I could tell myself about how cowardly I’ll feel afterwards, how one punch can sear a reaction and guilt into my consciousness, no matter how drunk I am at the time. I think it would be easy to forewarn myself about how two pints will give you hangovers passed the age of 22 or which relationships will cause the most harm but I wouldn’t want to impede myself from the lessons I’ve learned.
I could tell myself that I’ll be the happiest in my career when I’m wiping down an empty bar after serving the unrelenting New Year’s Eve crowd at five o’clock in the morning on a zero hour contract.
Or perhaps, I could tell myself that I’ll be at my unhappiest when I’m waking at five o’clock in the morning to arrive at a nine to five desk job early enough to combat an exhaustive workload. Again, much like my relationships, I wouldn’t want to forbid myself of these punishing experiences.
But, why wouldn’t you want to warn yourself? I hear you mumble into your mobile device, or at least I ask myself whilst waking in a cold sweat following a day of interviews. The truth being, I don’t think it’s the why, I think it’s the worry that concerns me. I worry about who I’d be today if I’d have received that letter from a future me.

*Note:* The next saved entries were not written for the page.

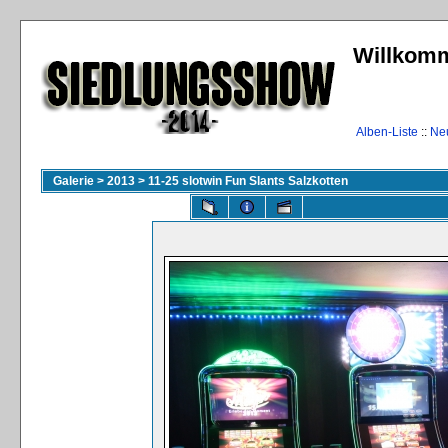
Willkomm
Alben-Liste
::
Ne
Galerie
>
2013
>
11-25 slotwin Fun Slants Salzkotten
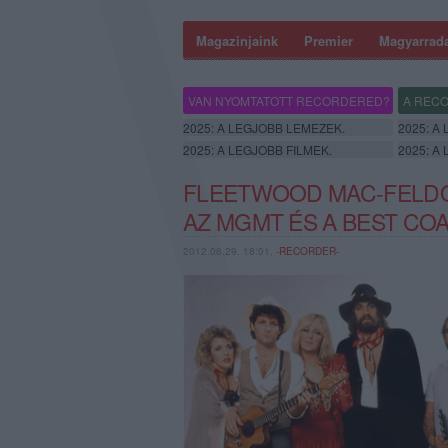
Magazinjaink
Premier
Magyarrad
VAN NYOMTATOTT RECORDERED?
A RECO
2025: A LEGJOBB LEMEZEK.
2025: A
2025: A LEGJOBB FILMEK.
2025: A
FLEETWOOD MAC-FELDOL
AZ MGMT ÉS A BEST CO
2012.06.29. 18:01,
-RECORDER-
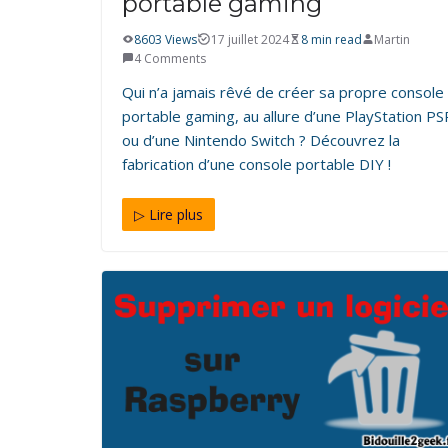
portable gaming
8603 Views
17 juillet 2024
8 min read
Martin
4 Comments
Qui n’a jamais rêvé de créer sa propre console
portable gaming, au allure d’une PlayStation PS
ou d’une Nintendo Switch ? Découvrez la
fabrication d’une console portable DIY !
▷ Lire plus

He’d likely be a safer, cautious and perhaps a well-adjusted individual who doesn’t need the aid of rain sounds to drown out his thoughts before falling asleep. If it’s all the same, I think it’s ok to have not heard from me, six years ago.
I recently watched Avengers: Endgame again, I think we’re on the twentieth showing in our household now. The time travel always fascinates me, Bruce Banner explains it best how if one is to change something in the past, they’ll create a new timeline, a branched reality of the current lineage. If there’s any truth in the matter then I’d like to think there is a reality I’ve written to my younger self and I’ve made somewhat of a more successful life for myself because of it.
But for now, I’m happy selling metaphorical three-legged chairs in a parallel universe and that’s ok too.
So, interviewer, what happened? I took a different career path.